En Latinoamérica es lugar común que cuando un político tiene ganas de acceder al poder, la primera etapa de su campaña se ubica en la ‘negación’ de esas intenciones, para ganar así el favor popular.
Lexander Loaiza Figueroa @Lexloaiza
¿Es probable un gobierno de izquierda en Colombia? Teóricamente sí es probable. De hecho Bogotá, el principal conglomerado electoral del país, ha estado gobernado por dirigentes de izquierda y la ciudad ha seguido creciendo, con sus males y dificultades, pero ha continuado su camino y hoy es una de las zonas del país con más oportunidades de trabajo y desarrollo personal.
Pero hablar de una presidencia de izquierda en Colombia, a la luz de las experiencias latinoamericanas en el pasado reciente, es otra cosa. Presidentes autocráticos, atraso económico, inestabilidad, corrupción, debilidad institucional, cuestionados respeto a los derechos humanos y vínculos con el narcotráfico internacional, han sido algunas de las ‘perlas’ que han exhibido gobiernos como los de Venezuela, Argentina, Brasil, Nicaragua y por supuesto, Cuba.
Aunque es justo reconocer que la culpa no es de la ideología, sino de la gente que la utiliza para ganar favores electorales y luego vivir como verdaderos reyes, lo cierto es que los experimentos en la América Latina de nuestros días no han dejado mucho que desear. Pero todos tienen algo en común.
Cuando a Hugo Chávez al inicio de su primer período en el año 1999, le preguntaban si pretendía mantenerse en el poder más allá del tiempo establecido por la Constitución Nacional venezolana, de cinco años, él lo negaba rotundamente. Cuando el presidente de Argentina era Néstor Kirchner, le preguntaron si buscaría la manera de mantenerse en el poder después de su segundo período, también lo negó, aunque a través de su esposa Cristina, terminó gobernando hasta su muerte.
Pero este discurso de negación no es exclusivo de los izquierdistas. Todos los presidenciables en nuestros países primero niegan sus verdaderas intenciones y después, aparecen ‘por aclamación popular’, como el mesías que viene a salvarnos de los desastres de los gobiernos presentes en un momento determinado. Y lo peor es que después no quieren dejar el poder.
En una entrevista concedida a la abogada Eva Gollinger, una activista de izquierda vinculada al chavismo desde hace dos décadas y que trabaja ahora para el canal ruso RT, alias Timochenko dijo que no están interesados en cargos de ministros ni de presidente de la República. Negación.

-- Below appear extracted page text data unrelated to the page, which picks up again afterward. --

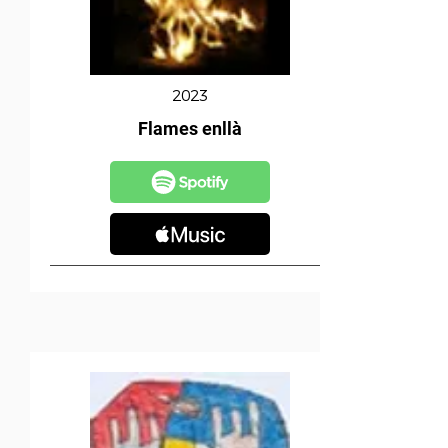
2023
Flames enllà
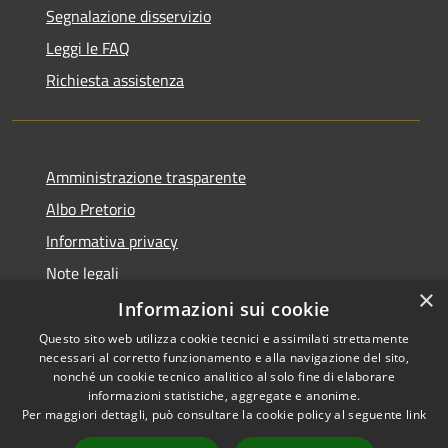
Segnalazione disservizio
Leggi le FAQ
Richiesta assistenza
Amministrazione trasparente
Albo Pretorio
Informativa privacy
Note legali
×
Dichiarazione di accessibilità
Informazioni sui cookie
Questo sito web utilizza cookie tecnici e assimilati strettamente
necessari al corretto funzionamento e alla navigazione del sito,
nonché un cookie tecnico analitico al solo fine di elaborare
informazioni statistiche, aggregate e anonime.
RSS
Copyright © 2026 • Comune di
Per maggiori dettagli, può consultare la cookie policy al seguente
link
Accessibilità
Muggiò • Powered by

Sin embargo, el jefe insurgente señaló que si las circunstancias los “ubican” en esos lugares, los asumirán con la mayor entereza. «Lo que en realidad queremos es la paz y eso depende de todos». Posibilidad.

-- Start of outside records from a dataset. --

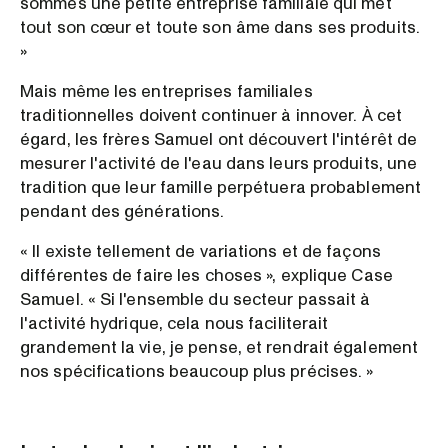
sommes une petite entreprise familiale qui met
tout son cœur et toute son âme dans ses produits.
»
Mais même les entreprises familiales
traditionnelles doivent continuer à innover. À cet
égard, les frères Samuel ont découvert l'intérêt de
mesurer l'activité de l'eau dans leurs produits, une
tradition que leur famille perpétuera probablement
pendant des générations.
« Il existe tellement de variations et de façons
différentes de faire les choses », explique Case
Samuel. « Si l'ensemble du secteur passait à
l'activité hydrique, cela nous faciliterait
grandement la vie, je pense, et rendrait également
nos spécifications beaucoup plus précises. »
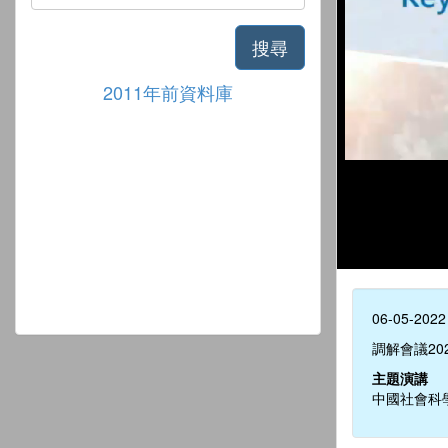
搜尋
2011年前資料庫
06-05-2022
調解會議20
主題演講
中國社會科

Para reforzar lo dicho, alias Timochenko dijo que en las Farc es (ahora) un movimiento político alzado en armas que ha dejado las armas pero que mantienen el carácter político y que justamente están estudiando la forma de incursionar en ella. Anunció una conferencia nacional para definir esos “detalles”. Justo a tiempo para las elecciones de 2018. Certeza.